Mais ses films ont en quelque sorte toujours fait bouger les limites et les règles du genre, que ce soit par leur caractère pionnier et novateur ou par leur façon de revisiter et se réapproprier les codes. Ainsi, au-delà du prépondérant giallo, thriller fétichiste à l’italienne dont Bava est considéré comme l’inventeur, on croise dans l’œuvre du cinéaste toutes sortes de genres populaires aussi bien que des films qui dépassent les classifications. L’occasion de souligner quelques titres au sein de la rétrospective que nous lui consacrons, en partenariat avec l’Institut culturel italien de Montréal.
Dès ses débuts, Bava fait ses armes avec les grands genres populaires, tout en y mettant son grain de sel. En 1958, il fait son unique incursion dans la science-fiction horrifique avec La planète des vampires, film précurseur d’Alien, ayant sans doute inspiré les visions de Ridley Scott et Hans Ruedi Giger. Comme beaucoup de ses contemporains, il contribue également à ses débuts à l’intensive production de péplums et de films en costumes. Nous en montrons un flamboyant exemple avec La ruée des Vikings (1961), où le cinéaste ne lésine pas sur le baroque coloré et sanglant.
Avec La fille qui en savait trop (1963), Bava dessine les contours du giallo, genre qui connaîtra son heure de gloire quelques années plus tard, avec les films de Dario Argento notamment. Si Bava travaille encore en noir et blanc – la couleur deviendra ensuite un élément essentiel de sa mise en scène, en particulier avec Six femmes pour l’assassin (1964) – il met déjà en place certains motifs qui feront des émules : la jeune touriste américaine en visite dans la vieille Europe, le fétichisme qui entoure le rituel macabre, la place prépondérante de l’architecture qui devient en elle-même un théâtre du suspense et un étau qui se resserre... Sans compter un ton jouant sur les contrepoints – insouciance et étrangeté, humour et horreur – à l’image de la scène d’ouverture, qui loin de jouer la corde de l’angoisse, s’ouvre sur une pimpante chanson d’Adriano Celentano. Une dissonance à l’image d’une œuvre toujours joueuse.
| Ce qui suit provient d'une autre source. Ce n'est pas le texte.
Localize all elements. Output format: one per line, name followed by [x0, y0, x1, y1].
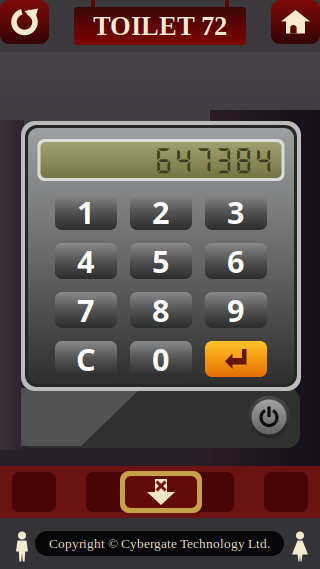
staticText: 3 [227, 192, 245, 232]
button[interactable]: C [55, 341, 117, 377]
staticText: 9 [227, 290, 245, 330]
button[interactable]: 7 [55, 292, 117, 328]
button[interactable]: 4 [55, 243, 117, 279]
staticText: 6 [227, 241, 245, 281]
staticText: C [76, 339, 96, 379]
button[interactable]: 8 [130, 292, 192, 328]
button[interactable]: 3 [205, 194, 267, 230]
button[interactable]: Drop item [120, 471, 202, 513]
button[interactable]: Inventory slot [12, 472, 56, 512]
button[interactable]: 2 [130, 194, 192, 230]
button[interactable]: 1 [55, 194, 117, 230]
staticText: 4 [77, 241, 95, 281]
button[interactable]: Enter [205, 341, 267, 377]
staticText: 647384 [154, 144, 274, 176]
staticText: TOILET 72 [93, 11, 227, 41]
staticText: 0 [152, 339, 170, 379]
button[interactable]: 9 [205, 292, 267, 328]
staticText: Copyright © Cybergate Technology Ltd. [49, 536, 270, 551]
button[interactable]: Home [271, 0, 320, 44]
button[interactable]: 0 [130, 341, 192, 377]
staticText: 2 [152, 192, 170, 232]
staticText: 8 [152, 290, 170, 330]
button[interactable]: Inventory slot [190, 472, 234, 512]
button[interactable]: 5 [130, 243, 192, 279]
button[interactable]: Restart [0, 0, 49, 44]
button[interactable]: Inventory slot [264, 472, 308, 512]
button[interactable]: 6 [205, 243, 267, 279]
button[interactable]: TOILET 72 [74, 7, 246, 45]
staticText: 1 [77, 192, 95, 232]
button[interactable]: Inventory slot [86, 472, 130, 512]
button[interactable]: Power [248, 396, 290, 438]
staticText: 7 [77, 290, 95, 330]
staticText: 5 [152, 241, 170, 281]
L’un des giallo moins connus de Bava, L’île de l’épouvante (1970), est à ce titre à revisiter : s’ouvrant sur une scène de danse proche de la transe (livrée par Edwige Fenech, qui débute avec ce film un parcours marquant dans le giallo), déroulant une intrigue relevant du jeu de massacre, le film exploite de façon jubilatoire son cadre insulaire et son contexte bourgeois.


L’autre genre qui marquera sa carrière en tant que cinéaste est l’horreur gothique, dont il signe quelques titres fameux : Le masque du démon, Opération peur, Les trois visages de la peur, Baron vampire… Toujours prompt à renouveler les codes, Bava en fera en quelque sorte une réécriture en 1973 avec le troublant Lisa et le diable, qui était l’un de ses films préférés. Dans cette intrigue vaporeuse, une élégante touriste (Elke Sommer) en visite en Italie reconnaît le diable (glaçant Telly Savalas) dans un magasin d’antiquités, juste après avoir vu sa représentation sur une fresque ancienne. La beauté du film tient à la capacité qu’a Bava de brouiller les lignes temporelles – de l’antiquité à aujourd’hui, en passant par une atmosphère début de siècle – grâce à une mise-en-scène qui tire toutes les ficelles de l’onirisme. Le rapport au passé évoque l’horreur gothique tout en la déplaçant vers une atmosphère méditerranéenne lumineuse, tandis que le fétichisme ambiant évoque le giallo tout en l’amenant plus que jamais du côté d’un cauchemar surréaliste et d’une inquiétante étrangeté. À noter que le film fit l’objet d’un remontage complet pour le marché américain, défigurant le récit et la nature de l’œuvre et intitulé La maison de l’exorciste, avec l’intention de surfer sur le succès de L’exorciste de William Friedkin.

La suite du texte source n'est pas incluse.